TASK INSTRUCTIONS
Restate the records word for word. Include no pictures.

(SUPPLIED MATERIAL begins)

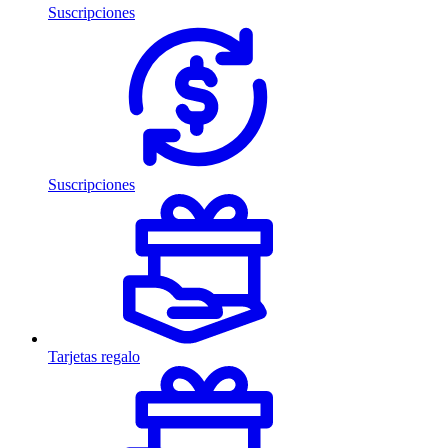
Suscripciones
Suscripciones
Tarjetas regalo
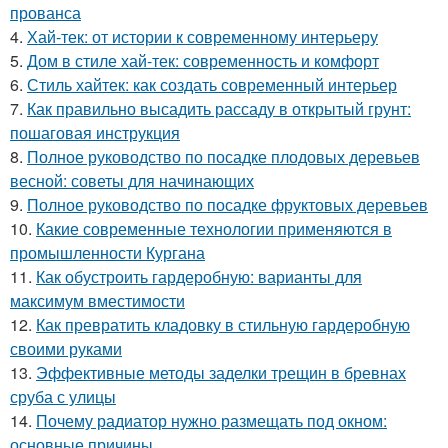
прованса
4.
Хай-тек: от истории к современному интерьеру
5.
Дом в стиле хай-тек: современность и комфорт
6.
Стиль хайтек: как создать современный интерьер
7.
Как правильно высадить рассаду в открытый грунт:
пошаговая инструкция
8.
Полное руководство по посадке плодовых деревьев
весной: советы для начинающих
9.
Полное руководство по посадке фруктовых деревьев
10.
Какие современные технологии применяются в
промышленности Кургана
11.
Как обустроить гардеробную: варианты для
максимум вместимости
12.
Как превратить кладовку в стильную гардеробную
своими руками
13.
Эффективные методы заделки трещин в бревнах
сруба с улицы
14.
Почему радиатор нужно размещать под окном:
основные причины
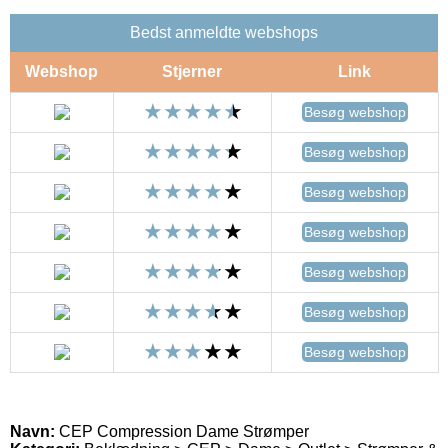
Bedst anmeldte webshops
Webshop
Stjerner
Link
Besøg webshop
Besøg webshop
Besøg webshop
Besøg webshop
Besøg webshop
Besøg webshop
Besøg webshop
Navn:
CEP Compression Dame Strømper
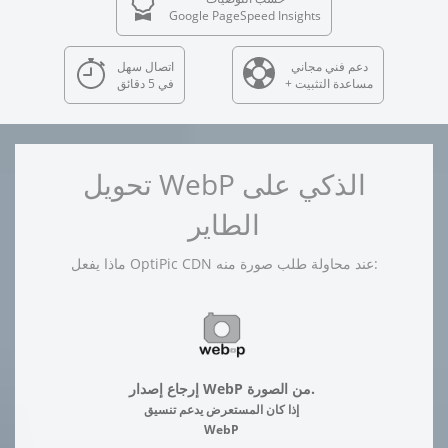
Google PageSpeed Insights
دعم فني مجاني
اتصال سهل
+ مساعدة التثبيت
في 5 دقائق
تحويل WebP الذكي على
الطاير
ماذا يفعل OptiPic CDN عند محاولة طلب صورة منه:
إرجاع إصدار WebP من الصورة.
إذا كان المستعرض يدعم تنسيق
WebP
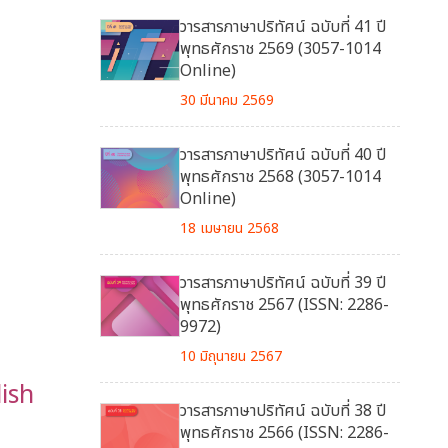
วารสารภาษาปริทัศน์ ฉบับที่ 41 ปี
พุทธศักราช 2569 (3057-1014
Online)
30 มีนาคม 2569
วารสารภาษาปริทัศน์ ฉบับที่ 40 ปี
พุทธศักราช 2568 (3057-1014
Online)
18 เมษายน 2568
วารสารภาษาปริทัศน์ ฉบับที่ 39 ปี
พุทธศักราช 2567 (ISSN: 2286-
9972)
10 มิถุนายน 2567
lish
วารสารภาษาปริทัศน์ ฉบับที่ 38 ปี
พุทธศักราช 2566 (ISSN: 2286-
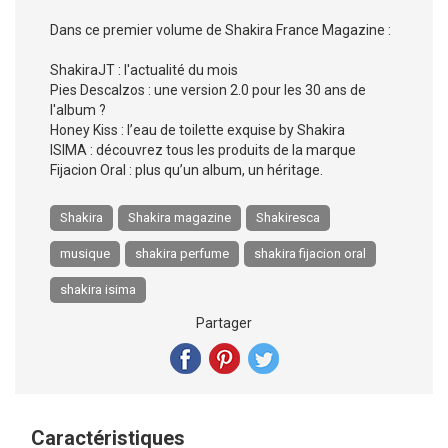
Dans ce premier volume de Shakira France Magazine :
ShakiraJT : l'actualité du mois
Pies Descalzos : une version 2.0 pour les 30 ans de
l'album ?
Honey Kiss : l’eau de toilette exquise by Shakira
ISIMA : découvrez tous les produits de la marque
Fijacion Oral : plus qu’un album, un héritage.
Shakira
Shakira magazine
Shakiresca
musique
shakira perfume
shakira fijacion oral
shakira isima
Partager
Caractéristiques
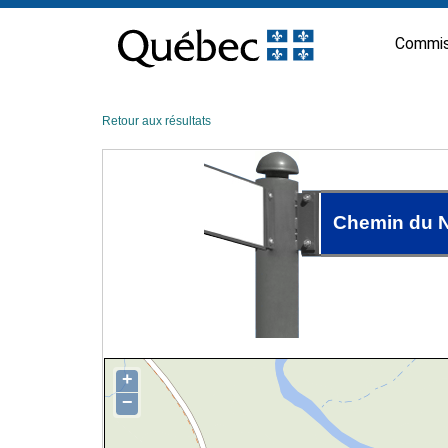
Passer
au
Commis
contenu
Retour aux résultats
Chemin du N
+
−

(SUPPLIED MATERIAL ends)

COMPLETED TASK
Suscripciones
Suscripciones
Tarjetas regalo
прованса
4.
Хай-тек: от истории к современному интерьеру
5.
Дом в стиле хай-тек: современность и комфорт
6.
Стиль хайтек: как создать современный интерьер
7.
Как правильно высадить рассаду в открытый грунт:
пошаговая инструкция
8.
Полное руководство по посадке плодовых деревьев
весной: советы для начинающих
9.
Полное руководство по посадке фруктовых деревьев
10.
Какие современные технологии применяются в
промышленности Кургана
11.
Как обустроить гардеробную: варианты для
максимум вместимости
12.
Как превратить кладовку в стильную гардеробную
своими руками
13.
Эффективные методы заделки трещин в бревнах
сруба с улицы
14.
Почему радиатор нужно размещать под окном:
основные причины
Bedst anmeldte webshops
Webshop
Stjerner
Link
Besøg webshop
Besøg webshop
Besøg webshop
Besøg webshop
Besøg webshop
Besøg webshop
Besøg webshop
Navn:
CEP Compression Dame Strømper
Google PageSpeed Insights
دعم فني مجاني
اتصال سهل
+ مساعدة التثبيت
في 5 دقائق
تحويل WebP الذكي على
الطاير
ماذا يفعل OptiPic CDN عند محاولة طلب صورة منه:
إرجاع إصدار WebP من الصورة.
إذا كان المستعرض يدعم تنسيق
WebP
วารสารภาษาปริทัศน์ ฉบับที่ 41 ปี
พุทธศักราช 2569 (3057-1014
Online)
30 มีนาคม 2569
วารสารภาษาปริทัศน์ ฉบับที่ 40 ปี
พุทธศักราช 2568 (3057-1014
Online)
18 เมษายน 2568
วารสารภาษาปริทัศน์ ฉบับที่ 39 ปี
พุทธศักราช 2567 (ISSN: 2286-
9972)
10 มิถุนายน 2567
lish
วารสารภาษาปริทัศน์ ฉบับที่ 38 ปี
พุทธศักราช 2566 (ISSN: 2286-
Dans ce premier volume de Shakira France Magazine :
ShakiraJT : l'actualité du mois
Pies Descalzos : une version 2.0 pour les 30 ans de
l'album ?
Honey Kiss : l’eau de toilette exquise by Shakira
ISIMA : découvrez tous les produits de la marque
Fijacion Oral : plus qu’un album, un héritage.
Shakira
Shakira magazine
Shakiresca
musique
shakira perfume
shakira fijacion oral
shakira isima
Partager
Caractéristiques
Passer
au
Commis
contenu
Retour aux résultats
Chemin du N
+
−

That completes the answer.